Jean-Claude Thiriet nous livre une analyse des rapports forcément complexes entre Malaparte, qui rend compte en Italie du Journal d’un homme de 40 ans, et Guéhenno. Guy Sat, présentant sa récente édition de la correspondance entre Mauriac et Guéhenno, explique les raisons profondes de l’affection qu’il porte aux deux écrivains. Enfin, un entretien pour la télévision, effectué en 1973 par Jean-Claude Zylberstein, est l’occasion d’un double portrait de Paulhan et de Guéhenno, se racontant à travers Paulhan.
Outre la traduction d’un article de Malaparte, ce cahier comporte plusieurs documents que nous ont confiés Luc Autret (dont le site, Revues littéraires, http://www.revues-litteraires.com, recense nos Cahiers Guéhenno), Alain Feutry, l’IMEC (grâce à Claire Paulhan), Nathalie Thomas.
Nous sommes enfin très heureux d’accueillir dans notre cahier quatre élèves du lycée Jean Guéhenno de Fougères, qui ont réagi dans leurs nouvelles à des pensées de l’écrivain.
Résumés des principaux articles
Solitude de Jean Guéhenno, Walter Wagner
Au terme d’efforts extraordinaires, Guéhenno parvient à compenser l’inconvénient d’être né dans une famille de prolétaires et à être reçu sous la Coupole. Doté d’une ambition exceptionnelle, il finit par rompre le cercle vicieux de la reproduction de la pauvreté et du manque d’éducation. En avouant rétrospectivement dans La Foi difficile « que c’était un bonheur prodigieux de naître la révolte au cœur », Guéhenno porte un regard réconcilié sur son passé. S’il est l’un des plus beaux exemples de la méritocratie française, son seul échec consiste toutefois à être sentimental et nostalgique : le transclasse ne trouve d’autre issue que de s’enfermer dans un sentiment de solitude, frisant parfois la complaisance.
Guéhenno – Bourdieu – méritocratie – transclasses – Ernaux – Eribon – habitus – ouvriers – bourgeoisie – Jaquet
Un homme libre, Alain Feutry
Pas d'échanges plus humains et plus fraternels que ceux proposés par les livres de Jean Guéhenno : l'homme se laisse toujours deviner derrière l'auteur.
L'inlassable combat de Jean Guéhenno, esprit libre, taraudé par le souci de la vérité, pour la dignité de l'homme, fut exemplaire.

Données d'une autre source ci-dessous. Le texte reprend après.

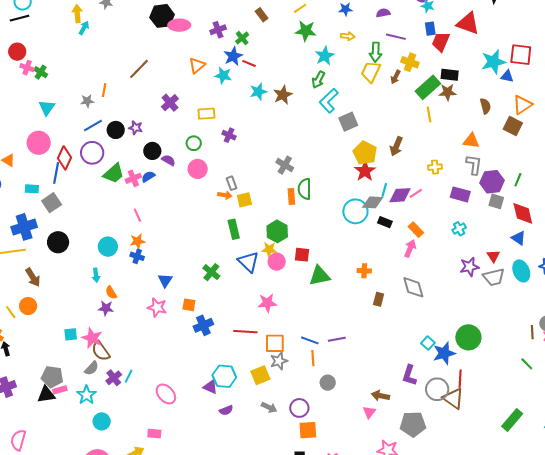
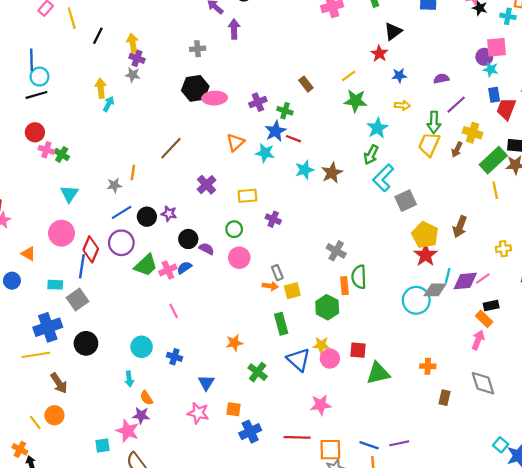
purple line: (396, 37) -> (456, 105), turned -54
green cross: (242, 38) -> (285, 111), turned -32
black rectangle: (385, 222) -> (491, 306), moved, turned -32
green hexagon: (277, 231) -> (327, 307), moved
orange star: (137, 241) -> (234, 343), moved
pink star: (92, 338) -> (128, 431), moved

Guéhenno – liberté – vérité – justice – émancipation – indépendance de l’esprit
Hercule et Prométhée, Jacques Thouroude,
Du 21 au 25 juin 1935 se tient à Paris, dans un contexte de mobilisation antifasciste, en présence de 230 intellectuels venus de 38 pays, le Congrès international des écrivains pour la défense de la culture. Jean Guéhenno participe activement à sa préparation. Ces assises seront pour lui l'occasion de réaffirmer, au cours de deux interventions remarquées, devant des intellectuels prestigieux et des militants ouvriers attentifs, son credo humaniste en plaidant pour l’accession d'un « nombre toujours plus grand d'individus à la conscience et à la dignité ».

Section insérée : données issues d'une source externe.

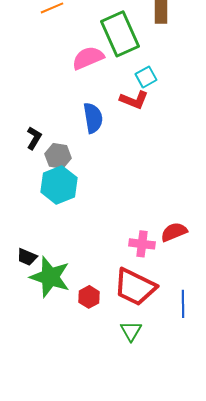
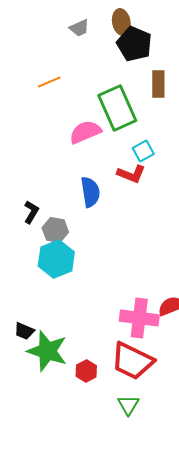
pink cross: (142, 244) -> (139, 318), size x1.5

Guéhenno - Congrès international pour la défense de la culture - 1935 - antifascisme - URSS
« Quelle tempête ! », Jean Guéhenno dans la bourrasque de Mai 1968, Jacques Thouroude
En 1968, Jean Guéhenno vient d'avoir soixante-dix-huit ans. Si, depuis 1945, il n'est pas engagé politiquement comme il le fut avant-guerre, il observe avec attention les évolutions de la société et marque à l'occasion sa forte hostilité au pouvoir personnel du général de Gaulle. Son analyse de Mai 1968 est ambivalente. Il crédite le mouvement étudiant d'avoir réveillé la société, notamment en critiquant le fonctionnement de l'Université et en contestant la société de consommation. Mais il qualifie cette révolte de fausse révolution, désapprouve les formes qu'elle a prises et la contestation systématique de l'autorité des maîtres. S'il participe aux manifestations pour la liberté de l'information, il ne dit mot de la grève ouvrière et livre in fine une vision pessimiste de l'évolution de la société.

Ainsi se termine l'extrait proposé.